Capital Raising Process – An Overview
This article is intended to provide readers with a deeper understanding of how the capital raising process works and happens in the industry today. For more information on capital raising and different types of commitments made by the underwriter, please see our underwriting overview.
Book Building Process
During the second phase of underwriting advisory services, investment bankers must estimate the expected investor demand. This includes an evaluation of current market conditions, investor appetite and experience, news flow, and benchmark offerings. Based on all these conditions, investment bankers or underwriters will draft a prospectus with a price range that they believe is reflective of expected investor demand. Then, combined with institutional investors’ commitment, the underwriter will narrow the offering at a firmer price.
As investment bankers receive orders at certain prices from institutional investors, they create a list of the orders, called the book of demand. From this list, investment bankers will justify and set a clearing price to ensure the entire offering is sold. Finally, the allocation of stocks or bonds will occur based on the subscription of the offering. In the case of an oversubscribed book, some investors may not receive the full requested order.
Roadshow for the Capital Raising Process
The roadshow is often included as a part of the capital raising process. This is when the management goes on the road with investment bankers to meet its institutional investors who are going to be investing in their company. The roadshow is a great opportunity for management to convince investors of the strength of their business case during the capital raising process.
These are some critical factors for a successful roadshow:
1. Understanding the management structure, governance, and quality
Investors are adamant that management structure and governance must be conducive in order to create profitable returns. For a successful roadshow, management must convey efficient oversight controls that exhibit streamlined business procedures and good governance.
2. Understanding key risks
Although risks aren’t positive, management must highlight and be upfront about the risks involved. Failure to report any key risks will only portray their inability to identify risks, hence demonstrating bad management. However, instead of spending the majority of their time identifying the risks, management should emphasize their hedging and risk management controls in place to address and mitigate the risks involved in carrying out their business.

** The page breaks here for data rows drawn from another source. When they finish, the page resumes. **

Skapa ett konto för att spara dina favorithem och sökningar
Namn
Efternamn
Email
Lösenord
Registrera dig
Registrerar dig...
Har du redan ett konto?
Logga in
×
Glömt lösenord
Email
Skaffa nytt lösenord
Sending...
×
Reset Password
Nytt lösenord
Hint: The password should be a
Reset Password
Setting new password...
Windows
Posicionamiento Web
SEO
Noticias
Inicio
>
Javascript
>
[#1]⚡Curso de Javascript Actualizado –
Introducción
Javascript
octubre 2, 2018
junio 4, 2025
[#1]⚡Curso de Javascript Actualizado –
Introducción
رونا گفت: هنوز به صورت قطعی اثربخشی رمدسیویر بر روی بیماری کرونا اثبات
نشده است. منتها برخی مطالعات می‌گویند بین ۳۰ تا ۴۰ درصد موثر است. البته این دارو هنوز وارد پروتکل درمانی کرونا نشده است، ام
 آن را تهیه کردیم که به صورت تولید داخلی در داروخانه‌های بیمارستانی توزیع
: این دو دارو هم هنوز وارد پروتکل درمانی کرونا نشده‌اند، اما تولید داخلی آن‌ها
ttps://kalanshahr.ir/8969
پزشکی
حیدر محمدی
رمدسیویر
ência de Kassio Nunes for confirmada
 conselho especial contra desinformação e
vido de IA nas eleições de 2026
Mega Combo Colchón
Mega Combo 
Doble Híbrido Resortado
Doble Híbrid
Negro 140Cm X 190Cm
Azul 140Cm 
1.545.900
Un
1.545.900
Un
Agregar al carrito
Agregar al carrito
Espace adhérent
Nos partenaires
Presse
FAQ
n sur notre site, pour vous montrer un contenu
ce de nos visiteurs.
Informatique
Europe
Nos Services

3. Informing tactical and long-term strategies
Informing investors about the management’s tactical and strategic plans is crucial for investors to understand the company’s future growth and trajectory. Will management be able to create sustainable growth? What are the growth strategies? Are they aggressive or conservative?
4. Identifying key competitors
Again, although competition isn’t a positive factor, management must clearly address the issue with its investors. When discussing key competitors, management should lead the conversation to how their competitive advantage is, or will be, more superior than that of their competitors.
5. Outlining the funding purpose and requirements
Why does the management need more cash? In what projects will these investments be used for?
6. A thorough analysis of the industry/sector
Investors want to not only understand this company, but also the industry. Is it an emerging market? What is this company’s projected growth compared to the industry growth? Are the barriers to entry high/low?
Even though investment bankers devote substantial amounts of thought and time in pricing the issue, it is extremely challenging to predict the “right” price. Here are some key issues to consider in pricing.
1. Price stability
After the offering is completed, investors do not want a lot of volatility. High levels of volatility will represent that the security was valued incorrectly or unreflective of the market’s demand or intrinsic value.
2. Buoyant aftermarket
If there is to be any price volatility after the issue, hopefully, it will be to the upside. A strong post-issue performance will indicate an underpriced offering.
3. Depth of investor base
If an offering attracts only a few highly concentrated investors, the probability of price volatility will be high. The deeper the investor base, the larger the investor pool, will lead to more stable prices.
4. Access to market
Choosing the “right” price requires a tradeoff between achieving a strong aftermarket price performance and underpricing. Therefore, an investment banker should price the offering just low enough for a strong aftermarket performance, but not so low that the issuer feels the offering is undervalued.
Costs of Underpricing
Underpricing an issue reduces the risk of an equity overhang and ensures a buoyant aftermarket. Then why wouldn’t underwriters want to underprice every time? In short, underpricing an offering is simply a transfer of surplus from the issuer to investors. The issuer will incur an opportunity cost of selling lower than its value, while investors will gain from buying an undervalued offering. As banks are hired by the issuers, the underwriters must in good faith make the best decisions and returns for the issuer by correctly balancing the tradeoff.
In order to price an IPO, banks must first determine the full value of the company. Valuation is done by a combination of Discounted Cash Flow (DCF), comparable companies, and precedent transactions analysis. For more information on business valuation and financial modeling, please see our financial modeling guide and financial modeling course.
Once investment bankers determine the full value of the business through these financial models, they deduct an IPO discount. Hence, in IPOs, there is usually a discount on the intrinsic or full value of the business to price the offering. The full value minus the IPO discount gives a price range that investment bankers believe will attract institutional investors. Typically, 10%-15% is a normal range for the indicative minimum and maximum prices.
However, exceptions always exist. In the case of a heavily oversubscribed offering, the excess demand may offset the IPO discount, exceeding the price range. On the other hand, if the demand is lower than expected, it may be re-priced below the range.